Earn a Commission? Keep in Mind It Isn’t Always Taxed Like Salary
How is commission taxed, and how are employers required to withhold tax from commissions?
Feb. 24 2022, Published 9:47 a.m. ET
Most of the people who have a job receive salary and other benefits. However, there are some industries that pay through a commission rather than a salary, and some pay both. How is commission taxed?
A commission is usually tied to the business a person gets for a company and paid as a percentage of the sales that an employee generates. It's used as an incentive to increase worker productivity. The tax filing responsibility isn’t as clear for commissions as it is for salaries.
The IRS considers commissions as “supplemental wages”
Commissions are considered “supplemental wages” by the IRS. The agency defines supplemental wages as payments to employees outside of their regular wages. According to the IRS, these payments may include bonuses, commissions, overtime pay, payments for accumulated sick leave, severance pay, awards, prizes, back pay, reported tips, retroactive pay increases, and payments for nondeductible moving expenses.
Commissions' taxation depends on a few things
How commissions are taxed and who files them depends on the status of the employee and the way the commissions are classified. If the person who receives a commission is treated the same way as an employee and the commission is included in their regular pay, the employer will withhold taxes in the same way as from a salary. The employer would then remit that information to the IRS, which would tax the commission like ordinary income.
When should employers withhold tax from commissions?
If commissions are identified separately from regular wages, the employer has two ways to determine the way taxes are withheld:
- The percentage method, with a flat 22 percent deduction on commissions. If the supplemental wage payments made to the employee during the calendar year exceed $1 million, the excess is subject to a withholding of 37 percent.
- The aggregate method, which is used when the supplemental wages are paid concurrently with regular wages. The supplemental wages are added to the concurrently paid regular wages and federal income tax is withheld as if the total were a single payment for a regular payroll period.

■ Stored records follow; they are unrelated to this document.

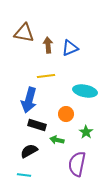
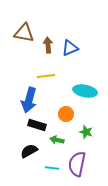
green star: rotated 16 degrees counterclockwise
cyan line: moved 28 px right, 7 px up
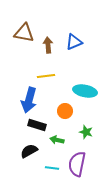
blue triangle: moved 4 px right, 6 px up
orange circle: moved 1 px left, 3 px up
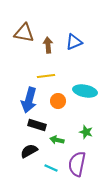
orange circle: moved 7 px left, 10 px up
cyan line: moved 1 px left; rotated 16 degrees clockwise
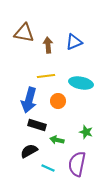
cyan ellipse: moved 4 px left, 8 px up
cyan line: moved 3 px left
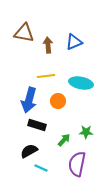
green star: rotated 16 degrees counterclockwise
green arrow: moved 7 px right; rotated 120 degrees clockwise
cyan line: moved 7 px left
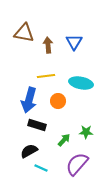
blue triangle: rotated 36 degrees counterclockwise
purple semicircle: rotated 30 degrees clockwise
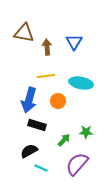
brown arrow: moved 1 px left, 2 px down
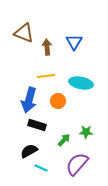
brown triangle: rotated 10 degrees clockwise
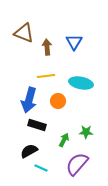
green arrow: rotated 16 degrees counterclockwise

In the above cases, the employer is required to withhold social security, Medicare, and FUTA taxes.
Commissions and self-employment
Another way to treat the individual could be as a self-employed independent contractor. In this case, the employee would be responsible for paying estimated tax payments to the IRS on a quarterly basis. Because this person isn't an employee, no income or FICA tax is withheld. These individuals are subject to self-employment taxes. The individual should file Form 1099-MISC in this case.